Algorithms Reference Guide
SuperML Java provides a comprehensive collection of machine learning algorithms, each implemented with production-ready features and scikit-learn compatible APIs. This guide provides detailed information about all available algorithms, their capabilities, and usage examples.
📊 Algorithm Categories Overview
Category | Algorithms | Use Cases |
---|---|---|
Linear Models | 6 algorithms | Classification, Regression, Feature Selection |
Tree-Based | 3 algorithms | Non-linear patterns, Feature importance, Ensemble learning |
Clustering | 1 algorithm | Unsupervised grouping, Customer segmentation |
Meta-Classifiers | 1 algorithm | Multiclass conversion, Algorithm composition |
Preprocessing | 1 transformer | Feature scaling, Data normalization |
🔢 Linear Models
LogisticRegression
Purpose: Binary and multiclass classification with probabilistic outputs
Key Features:
- Automatic multiclass handling (One-vs-Rest and Softmax strategies)
- L1/L2 regularization support
- Gradient descent optimization with convergence monitoring
- Probability prediction capabilities
- Configurable learning rate and iterations
Parameters:
LogisticRegression lr = new LogisticRegression()
.setMaxIter(1000) // Maximum iterations
.setTol(1e-6) // Convergence tolerance
.setLearningRate(0.01) // Learning rate
.setRegularization("l2") // Regularization type
.setRegularizationStrength(1.0); // Regularization strength
Best Use Cases:
- Binary classification problems
- Multiclass classification with moderate number of classes
- When probability estimates are needed
- Baseline classification model
LinearRegression
Purpose: Ordinary least squares regression for continuous target prediction
Key Features:
- Closed-form solution using normal equation
- No hyperparameters to tune
- Fast training and prediction
- R² score evaluation
Parameters:
LinearRegression lr = new LinearRegression()

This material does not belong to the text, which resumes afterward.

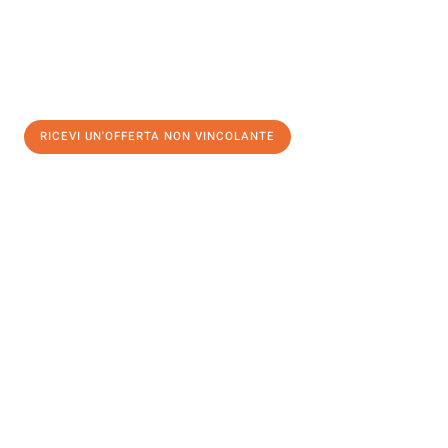
RICEVI UN'OFFERTA NON VINCOLANTE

.setFitIntercept(true); // Whether to fit intercept term
Best Use Cases:
- Linear relationships between features and target
- Baseline regression model
- When interpretability is important
- Small to medium datasets
Ridge
Purpose: L2 regularized regression to prevent overfitting
Key Features:
- L2 regularization (weight decay)
- Closed-form solution with regularization
- Handles multicollinearity well
- Cross-validation compatible
Parameters:
Ridge ridge = new Ridge()
.setAlpha(1.0) // Regularization strength
.setFitIntercept(true); // Whether to fit intercept
Best Use Cases:
- High-dimensional datasets
- When features are correlated
- Preventing overfitting in linear models
- When all features should be retained
Lasso
Purpose: L1 regularized regression with automatic feature selection
Key Features:
- L1 regularization for feature selection
- Coordinate descent optimization
- Sparse solutions (some coefficients become zero)
- Built-in feature selection
Parameters:
Lasso lasso = new Lasso()
.setAlpha(1.0) // Regularization strength
.setMaxIter(1000) // Maximum iterations
.setTol(1e-4); // Convergence tolerance
Best Use Cases:
- Feature selection in high-dimensional data
- When interpretability is crucial
- Sparse data or when many features are irrelevant
- Automatic model simplification
SoftmaxRegression
Purpose: Direct multinomial classification with softmax activation
Key Features:
- Native multiclass support (no meta-learning needed)
- Softmax activation for probability normalization
- Cross-entropy loss optimization
- Gradient descent with momentum
Parameters:
SoftmaxRegression softmax = new SoftmaxRegression()
.setMaxIter(1000) // Maximum iterations
.setLearningRate(0.01) // Learning rate
.setTol(1e-6); // Convergence tolerance
Best Use Cases:
- Multiclass classification with many classes
- When class probabilities are needed
- Text classification
- Image classification
OneVsRestClassifier
Purpose: Meta-classifier that converts any binary classifier into multiclass
Key Features:
- Works with any binary classifier
- Trains one classifier per class
- Probability calibration and normalization
- Parallel training support
Parameters:
OneVsRestClassifier ovr = new OneVsRestClassifier(new LogisticRegression())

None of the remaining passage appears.